Der Einspruch gegen geschlossene Immanenz hat eine doppelte Dimension. Sie zielt auf das Überwinden geschlossener Systeme und Grenzen in der Geschichte – heute auf das Überschreiten des geschlossenen und tödlichen Systems des in die Katastrophe treibenden ‚warenproduzierenden Patriarchats’ –, aber auch auf das Überschreiten der Grenzen des Todes als Hoffnung auf die Rettung der Opfer von Unrecht und Gewalt und darin aller Menschengeschwister. Auch die Geschichte als Ganze kann bei Gott kein geschlossenes Grab bleiben. Wenn gilt, was er mit seinem Namen versprochen und in seinem Messias hat Wirklichkeit werden lassen, dann kann er auch die vergangenen Leiden nicht auf sich beruhen lassen. Die Geschichte kann nicht gespalten bleiben in Glückliche und Unglückliche, in Sieger und Besiegte, in Gerettete und endgültig Verlorene. So hoffen wir darauf, dass Gottes rettendes ‚letztes‘ Wort auch den Toten gilt und beziehen sie ein in unsere widerständige Hoffnung auf einen neuen Himmel und eine neue Erde. Beide Wege, die geschlossenen Grenzen (transzendierend) zu überschreiten – die von Herrschaftssystemen in der Geschichte und der Geschichte als Ganzer – sind so aufeinander bezogen, dass die Hoffnung auf das endgültige Überschreiten der Grenzen der Geschichte und des Todes nicht zu haben ist ohne das geschichtliche Überschreiten der Grenzen tödlicher Systeme in der Geschichte.

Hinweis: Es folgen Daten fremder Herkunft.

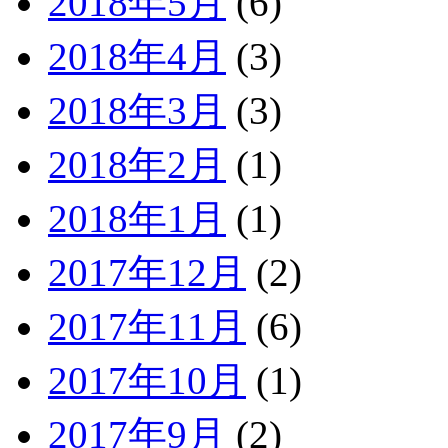
2018年5月
(6)
2018年4月
(3)
2018年3月
(3)
2018年2月
(1)
2018年1月
(1)
2017年12月
(2)
2017年11月
(6)
2017年10月
(1)
2017年9月
(2)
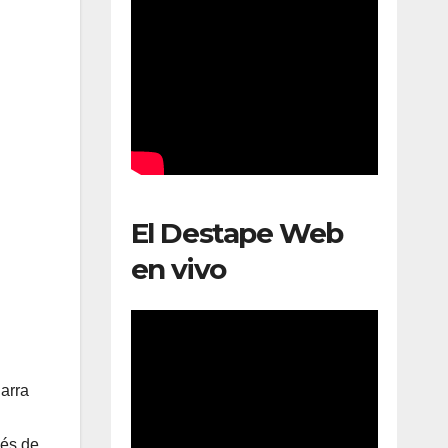
El Destape Web
en vivo
arra
vés de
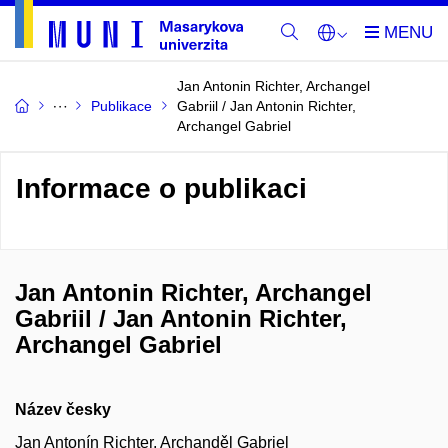
Jan Antonin Richter, Archangel
Publikace
Gabriil / Jan Antonin Richter,
Archangel Gabriel
Informace o publikaci
Jan Antonin Richter, Archangel
Gabriil / Jan Antonin Richter,
Archangel Gabriel
Název česky
Jan Antonín Richter, Archanděl Gabriel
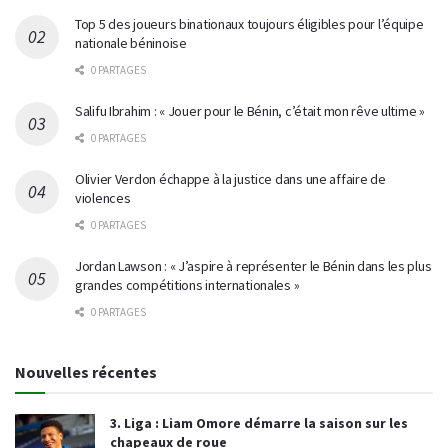
Top 5 des joueurs binationaux toujours éligibles pour l’équipe
nationale béninoise
0 PARTAGES
Salifu Ibrahim : « Jouer pour le Bénin, c’était mon rêve ultime »
0 PARTAGES
Olivier Verdon échappe à la justice dans une affaire de
violences
0 PARTAGES
Jordan Lawson : « J’aspire à représenter le Bénin dans les plus
grandes compétitions internationales »
0 PARTAGES
Nouvelles récentes
3. Liga : Liam Omore démarre la saison sur les
chapeaux de roue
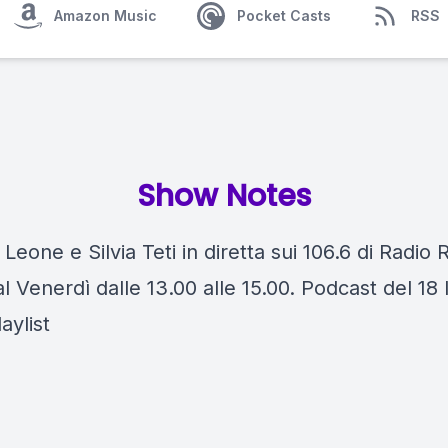
Amazon Music
Pocket Casts
RSS
Show Notes
 Leone e Silvia Teti in diretta sui 106.6 di Radio 
l Venerdì dalle 13.00 alle 15.00. Podcast del 18 
aylist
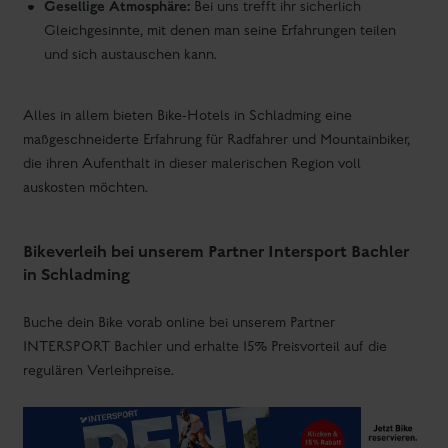
Gesellige Atmosphäre:
Bei uns trefft ihr sicherlich
Gleichgesinnte, mit denen man seine Erfahrungen teilen
und sich austauschen kann.
Alles in allem bieten Bike-Hotels in Schladming eine
maßgeschneiderte Erfahrung für Radfahrer und Mountainbiker,
die ihren Aufenthalt in dieser malerischen Region voll
auskosten möchten.
Bikeverleih bei unserem Partner Intersport Bachler
in Schladming
Buche dein Bike vorab online bei unserem Partner
INTERSPORT Bachler und erhalte 15% Preisvorteil auf die
regulären Verleihpreise.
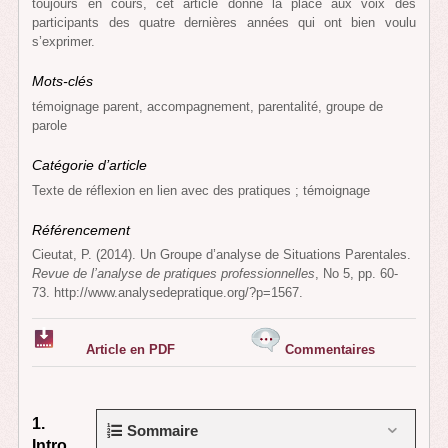
toujours en cours, cet article donne la place aux voix des
participants des quatre dernières années qui ont bien voulu
s’exprimer.
Mots-clés
témoignage parent, accompagnement, parentalité, groupe de
parole
Catégorie d’article
Texte de réflexion en lien avec des pratiques ; témoignage
Référencement
Cieutat, P. (2014). Un Groupe d’analyse de Situations Parentales.
Revue de l’analyse de pratiques professionnelles
, No 5, pp. 60-
73. http://www.analysedepratique.org/?p=1567.
Article en PDF
Commentaires
1.
Sommaire
Intro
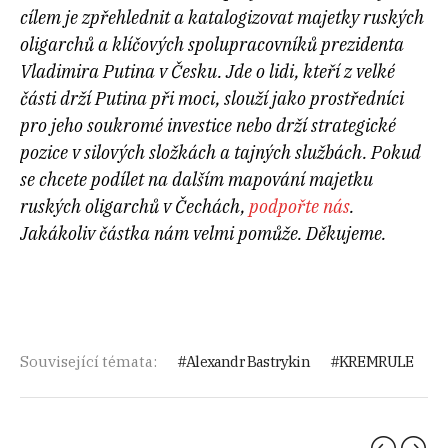
cílem je zpřehlednit a katalogizovat majetky ruských
oligarchů a klíčových spolupracovníků prezidenta
Vladimira Putina v Česku. Jde o lidi, kteří z velké
části drží Putina při moci, slouží jako prostředníci
pro jeho soukromé investice nebo drží strategické
pozice v silových složkách a tajných službách. Pokud
se chcete podílet na dalším mapování majetku
ruských oligarchů v Čechách,
podpořte nás
.
Jakákoliv částka nám velmi pomůže. Děkujeme.
Související témata:
Alexandr Bastrykin
KREMRULE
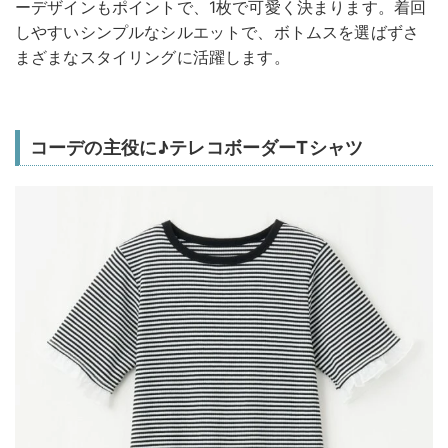
ーデザインもポイントで、1枚で可愛く決まります。着回
しやすいシンプルなシルエットで、ボトムスを選ばずさ
まざまなスタイリングに活躍します。
コーデの主役に♪テレコボーダーTシャツ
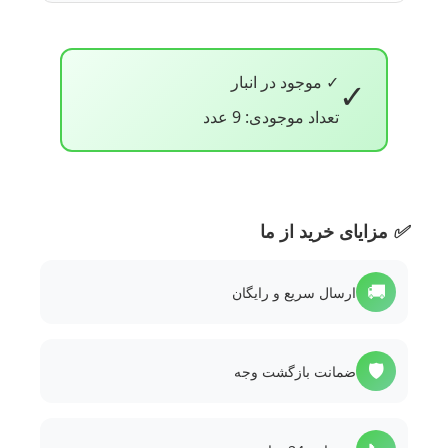
✓ موجود در انبار
✓
تعداد موجودی: 9 عدد
✅
مزایای خرید از ما
🚚
ارسال سریع و رایگان
🛡️
ضمانت بازگشت وجه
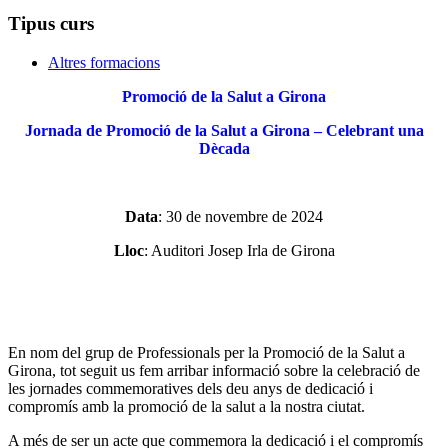
Tipus curs
Altres formacions
Promoció de la Salut a Girona
Jornada de Promoció de la Salut a Girona – Celebrant una
Dècada
Data
: 30 de novembre de 2024
Lloc
: Auditori Josep Irla de Girona
En nom del grup de Professionals per la Promoció de la Salut a
Girona, tot seguit us fem arribar informació sobre la celebració de
les jornades commemoratives dels deu anys de dedicació i
compromís amb la promoció de la salut a la nostra ciutat.
A més de ser un acte que commemora la dedicació i el compromís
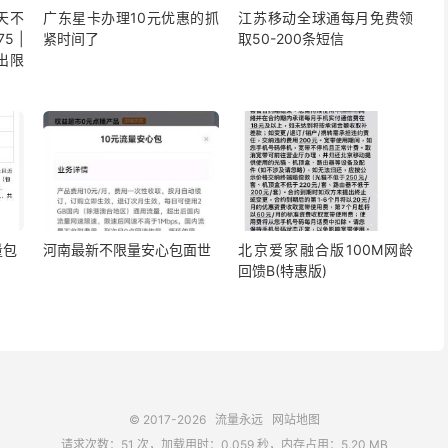
5天不
广东星卡办理10元优惠的抓
江苏移动全球通每月免费领
5 |
紧时间了
取50-200条短信
出限
量包
河南最新不限量安心包面世
北京爱家融合版100M网龄
回馈B(特惠版)
© 2017-2026
流量永远
网站地图
请求次数：51 次，加载用时：0.059 秒，内存占用：5.20 MB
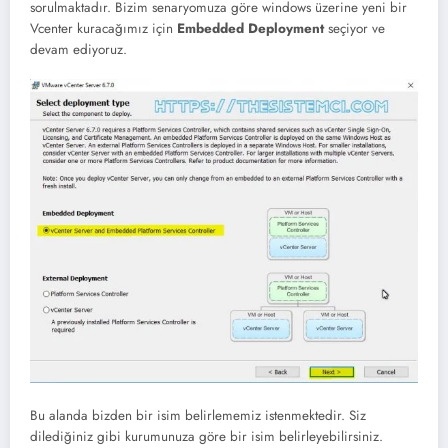
sorulmaktadır. Bizim senaryomuza göre windows üzerine yeni bir
Vcenter kuracağımız için
Embedded Deployment
seçiyor ve
devam ediyoruz.
Bu alanda bizden bir isim belirlememiz istenmektedir. Siz
dilediğiniz gibi kurumunuza göre bir isim belirleyebilirsiniz.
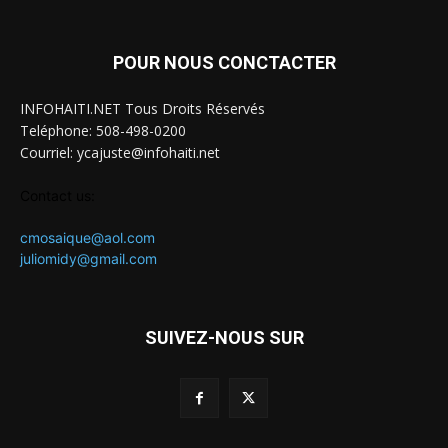
POUR NOUS CONCTACTER
INFOHAITI.NET Tous Droits Réservés
Teléphone: 508-498-0200
Courriel: ycajuste@infohaiti.net
Contact us:
cmosaique@aol.com
juliomidy@gmail.com
SUIVEZ-NOUS SUR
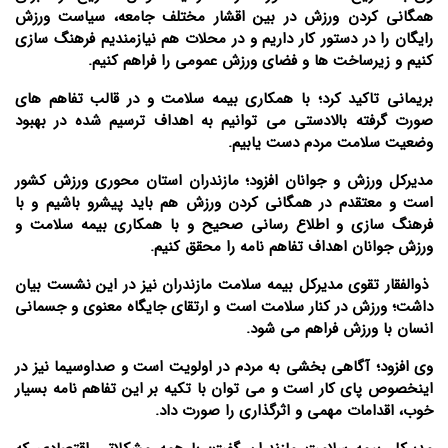
همگانی کردن ورزش در بین اقشار مختلف جامعه، سیاست ورزش
رایگان را در دستور کار داریم و در محلات هم نیازمندیم فرهنگ سازی
کنیم و زیرساخت ها و فضای ورزش عمومی را فراهم کنیم.
بریمانی تاکید کرد؛ با همکاری بیمه سلامت و در قالب تفاهم های
صورت گرفته بالادستی می توانیم به اهداف ترسیم شده در بهبود
وضعیت سلامت مردم دست یابیم.
مدیرکل ورزش و جوانان افزود؛ مازندران استان محوری ورزش کشور
است و معتقدم در همگانی کردن ورزش هم باید پیشرو باشیم و با
فرهنگ سازی و اطلاع رسانی صحیح و با همکاری بیمه سلامت و
ورزش جوانان اهداف تفاهم نامه را محقق کنیم.
ذوالفقار تقوی مدیرکل بیمه سلامت مازندران نیز در این نشست بیان
داشت؛ ورزش در کنار سلامت است و ارتقای جایگاه معنوی و جسمانی
انسان با ورزش فراهم می شود.
وی افزود؛ آگاهی بخشی به مردم در اولویت است و صداوسیما نیز در
اینخصوص پای کار است و می توان با تکیه بر این تفاهم نامه بسیار
خوب، اقدامات مهمی و اثرگذاری را صورت داد.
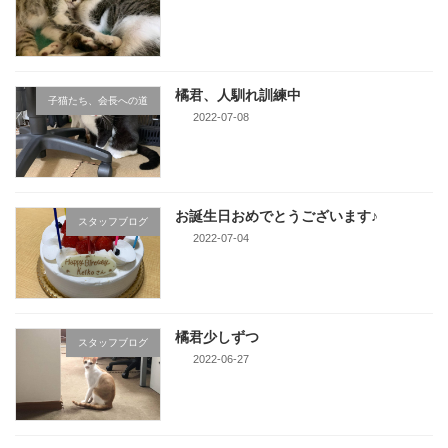
橘君、人馴れ訓練中
子猫たち、会長への道
2022-07-08
お誕生日おめでとうございます♪
スタッフブログ
2022-07-04
橘君少しずつ
スタッフブログ
2022-06-27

4.5 Erinnerung des Leidens als Prozess des Bekennens
Wie im Bekenntnis des Glaubens, das der Taufe vorausgeht, deutlich wird, setzt das ‚Ich glaube‘ das ‚Ich widersage‘ voraus. Glaube an Gott geht nicht ohne Widerstand gegen Verhältnisse, die im Widerspruch stehen zum Glauben an Gott, an seinen Messias und den Geist der Befreiung, der von ihnen ausgeht. Daran knüpfte 1997 der vom Reformierten Weltbund und 1998 vom Ökumenischen Rat der Kirchen beschlossene ‚Processus Confessionis‘ (Prozess des Bekennens) an. Wir verstehen ihn als einen Prozess, in dem der Glaube an Gott als Gott des Lebens im Widerstand gegen die kapitalistische Maschinerie des Todes lebendig werden muss.
Damit in unserem Leben all das, was das Bekenntnis beinhaltet, immer wieder neu lebendig werden kann, sind Gebet und Gottesdienst, vor allem die Feier von Abendmahl und Eucharistie für uns von zentraler Bedeutung. Darin verbindet sich die Erinnerung an das Leben und den Tod Jesu sowie das Bekenntnis seiner Auferstehung mit der Erinnerung des Leidens von Menschen und ihres Schreis nach Rettung (‚memoria passionis‘)ebenso wie mit der Hoffnung auf die Wiederkunft Christi, die aller Leidensgeschichte ein Ende setzt. In der Feier von Abendmahl und Eucharistie artikuliert sich das Vermissen Gottes und der Verwirklichung seines Versprechens einer messianischen Welt für alle. Zugleich ist in ihr die Hoffnung lebendig, dass Gott in der Wiederkunft seines Messias sein‚letztes‘ und endgültiges Wort der Rettung sprechen werde und Wirklichkeit werden lasse, was er mit seinem Namen versprochen hat. Bis dahin gilt es, in der Kraft des Geistes Gottes den Verhältnissen zu widerstehen und denen die Treue zu halten, die nach Rettung schreien.